Stored items
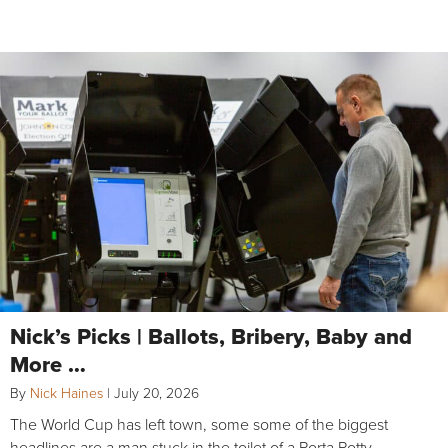
Nick’s Picks | Ballots, Bribery, Baby and
More …
By
Nick Haines
|
July 20, 2026
The World Cup has left town, some some of the biggest
headlines are a man stuck in the toilet of a Porta Potty,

THE PROBLEM:
Give back, unchanged, the line that holds "The World Cup" along with all lines after it through the last line above.

PROBLEM SOLUTION:
The World Cup has left town, some some of the biggest
headlines are a man stuck in the toilet of a Porta Potty,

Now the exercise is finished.